Q&A#

  1. RuntimeError when training InternVL:

RuntimeError: 
        CUDA Setup failed despite GPU being available. Please run the following command to get more information:

        python -m bitsandbytes

        Inspect the output of the command and see if you can locate CUDA libraries. You might need to add them
        to your LD_LIBRARY_PATH. If you suspect a bug, please take the information from python -m bitsandbytes
        and open an issue at: https://github.com/TimDettmers/bitsandbytes/issues
  • Reason: it might be the reason of incompatibility of CUDA, PyTorch, and bitsandbytes. Run python -m bitsandbytes for more details.

  • Solution:

    • Remove the version limitation of bitsandbytes in requirements/internvl_chat.txt in the home of InternVL to avoid installing the wrong version again when starting the env.

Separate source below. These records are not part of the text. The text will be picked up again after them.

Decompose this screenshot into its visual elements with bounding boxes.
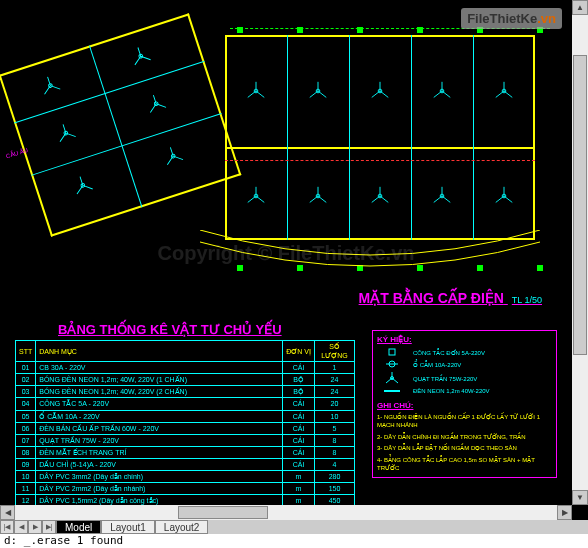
ghichu-title: GHI CHÚ: — [377, 401, 552, 410]
table-header: DANH MỤC — [36, 341, 283, 362]
tab-next-icon[interactable]: ▶ — [28, 520, 42, 534]
legend-box: KÝ HIỆU: CÔNG TẮC ĐƠN 5A-220VỔ CẮM 10A-2… — [372, 330, 557, 478]
legend-note: 4- BẢNG CÔNG TẮC LẮP CAO 1,5m SO MẶT SÀN… — [377, 457, 552, 473]
material-table: STTDANH MỤCĐƠN VỊSỐ LƯỢNG 01CB 30A - 220… — [15, 340, 355, 505]
table-row: 08ĐÈN MẮT ẾCH TRANG TRÍCÁI8 — [16, 446, 355, 458]
table-row: 03BÓNG ĐÈN NEON 1,2m; 40W, 220V (2 CHẤN)… — [16, 386, 355, 398]
layout-tabs: |◀ ◀ ▶ ▶| Model Layout1 Layout2 — [0, 520, 588, 534]
tab-model[interactable]: Model — [56, 520, 101, 534]
table-row: 10DÂY PVC 3mm2 (Dây dẫn chính)m280 — [16, 471, 355, 483]
scroll-h-thumb[interactable] — [178, 506, 268, 519]
floor-plan[interactable]: CẦU ÂU — [0, 0, 572, 300]
watermark-logo: FileThietKe.vn — [461, 8, 562, 29]
legend-item: CÔNG TẮC ĐƠN 5A-220V — [377, 347, 552, 357]
legend-title: KÝ HIỆU: — [377, 335, 552, 344]
scroll-left-arrow-icon[interactable]: ◀ — [0, 505, 15, 520]
scroll-down-arrow-icon[interactable]: ▼ — [572, 490, 588, 505]
table-row: 04CÔNG TẮC 5A - 220VCÁI20 — [16, 398, 355, 410]
vertical-scrollbar[interactable]: ▲ ▼ — [572, 0, 588, 505]
table-header: ĐƠN VỊ — [283, 341, 315, 362]
legend-item: Ổ CẮM 10A-220V — [377, 359, 552, 369]
plan-scale: TL 1/50 — [512, 295, 542, 305]
watermark-brand: FileThietKe — [467, 11, 537, 26]
watermark-tld: .vn — [537, 11, 556, 26]
tab-prev-icon[interactable]: ◀ — [14, 520, 28, 534]
table-row: 02BÓNG ĐÈN NEON 1,2m; 40W, 220V (1 CHẤN)… — [16, 374, 355, 386]
scroll-v-track[interactable] — [572, 15, 588, 490]
legend-note: 2- DÂY DẪN CHÍNH ĐI NGẦM TRONG TƯỜNG, TR… — [377, 434, 552, 442]
building-b — [225, 35, 535, 240]
table-row: 12DÂY PVC 1,5mm2 (Dây dẫn công tắc)m450 — [16, 495, 355, 505]
scroll-v-thumb[interactable] — [573, 55, 587, 355]
tab-first-icon[interactable]: |◀ — [0, 520, 14, 534]
legend-item: ĐÈN NEON 1,2m 40W-220V — [377, 387, 552, 395]
drawing-canvas[interactable]: FileThietKe.vn Copyright © FileThietKe.v… — [0, 0, 572, 505]
tab-last-icon[interactable]: ▶| — [42, 520, 56, 534]
legend-item: QUẠT TRẦN 75W-220V — [377, 371, 552, 385]
scroll-right-arrow-icon[interactable]: ▶ — [557, 505, 572, 520]
legend-note: 3- DÂY DẪN LẮP ĐẶT NỐI NGẦM DỌC THEO SÀN — [377, 445, 552, 453]
scroll-h-track[interactable] — [15, 505, 557, 520]
table-row: 07QUẠT TRẦN 75W - 220VCÁI8 — [16, 434, 355, 446]
table-header: SỐ LƯỢNG — [315, 341, 355, 362]
svg-rect-16 — [389, 349, 395, 355]
building-a: CẦU ÂU — [0, 13, 241, 236]
table-row: 06ĐÈN BÁN CẦU ẤP TRẦN 60W - 220VCÁI5 — [16, 422, 355, 434]
tab-layout2[interactable]: Layout2 — [155, 520, 209, 534]
table-row: 11DÂY PVC 2mm2 (Dây dẫn nhánh)m150 — [16, 483, 355, 495]
table-row: 09DẦU CHÌ (5-14)A - 220VCÁI4 — [16, 458, 355, 470]
command-line[interactable]: d: _.erase 1 found — [0, 534, 588, 548]
legend-note: 1- NGUỒN ĐIỆN LÀ NGUỒN CẤP 1 ĐƯỢC LẤY TỪ… — [377, 414, 552, 430]
table-row: 05Ổ CẮM 10A - 220VCÁI10 — [16, 410, 355, 422]
plan-title: MẶT BẰNG CẤP ĐIỆN TL 1/50 — [359, 290, 542, 306]
scroll-up-arrow-icon[interactable]: ▲ — [572, 0, 588, 15]
plan-title-text: MẶT BẰNG CẤP ĐIỆN — [359, 290, 504, 306]
horizontal-scrollbar[interactable]: ◀ ▶ — [0, 505, 572, 520]
tab-layout1[interactable]: Layout1 — [101, 520, 155, 534]
table-header: STT — [16, 341, 36, 362]
table-title: BẢNG THỐNG KÊ VẬT TƯ CHỦ YẾU — [58, 322, 282, 337]
table-row: 01CB 30A - 220VCÁI1 — [16, 362, 355, 374]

Then reinstall it with pip uninstall bitsandbytes && pip install bitsandbytes.

    • If the above solution does not work, reinstall the PyTorch that is compatible with the CUDA version of your GPU, and repeat the above step, until the command python -m bitsandbytes outputs SUCCESS.

    • Then, the flash-attn needs to be reinstalled as well.

  1. AssertionError when training InternVL:

AssertionError: It is illegal to call Engine.step() inside no_sync context manager
  • Solution: downgrade the version of deepspeed to 0.15.4, and remove the version limitation of deepspeed in both requirements/internvl_chat.txt and pyproject.toml in the home of InternVL.

  1. java not found when evaluating InternVL:

  • Solution: install java.